Rural Spotlight

Tools to enact change

Being Black and rural is a blessing. Having come from generations of Black Rural Georgians, I have witnessed and experienced the intersectionality of challenges we face. I was raised by a village of Black men and women who instilled a sense of perseverance, humility, and ambition deep inside of my heart. It has become a common misconception by national strategists and progressive organizations that “Rural America” is synonymous with white. That doesn’t happen to be the case where I come from and in other regions of Georgia, including the Georgia Black Belt. Black and brown Georgians are immersed and have heavy influences in Southern culture, and quite frankly, are the reason why the South, and the nation, have gotten this far.

Here at New Georgia Project, I am proud to lead Georgia Ignite — a program aimed at supporting local organizers and activists to lead their own campaigns. Urban areas are the constant targets of civic engagement and investment because it is perceived that these are the only places capable of progressive change. Georgia Ignite seeks to disrupt and disprove this narrative. This movement is about rural power building, giving folks the tools to enact change through community organizing and policy advocacy specific to their local communities.

Spades tournament, hosted by Georgia Ignite

This year, we have the perfect opportunity to target multiple small municipal elections.
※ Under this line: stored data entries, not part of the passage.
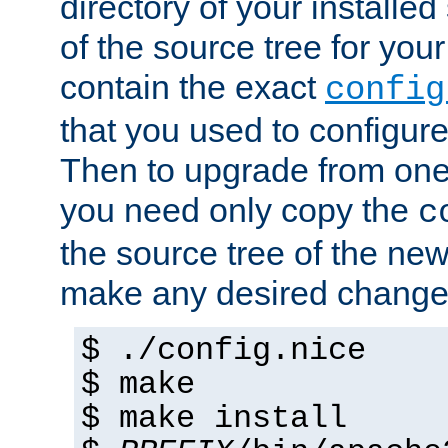
directory of your installed 
of the source tree for your 
contain the exact
config
that you used to configure
Then to upgrade from one 
you need only copy the
c
the source tree of the new 
make any desired changes
$ ./config.nice
$ make
$ make install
Voting locally is the basic building block of democracy. We are using this year’s municipal elections to organize people around voting rights in addition to local problems that affect their community. In doing this, we are able to create local culture around voting and holding their local governments and authorities accountable.

But we can’t truly address local problems without also addressing federal policy. We need people from around the country to fight for federal policies that defend voting rights, end discrimination, and remove the barriers that hinder our ability to improve rural Georgia.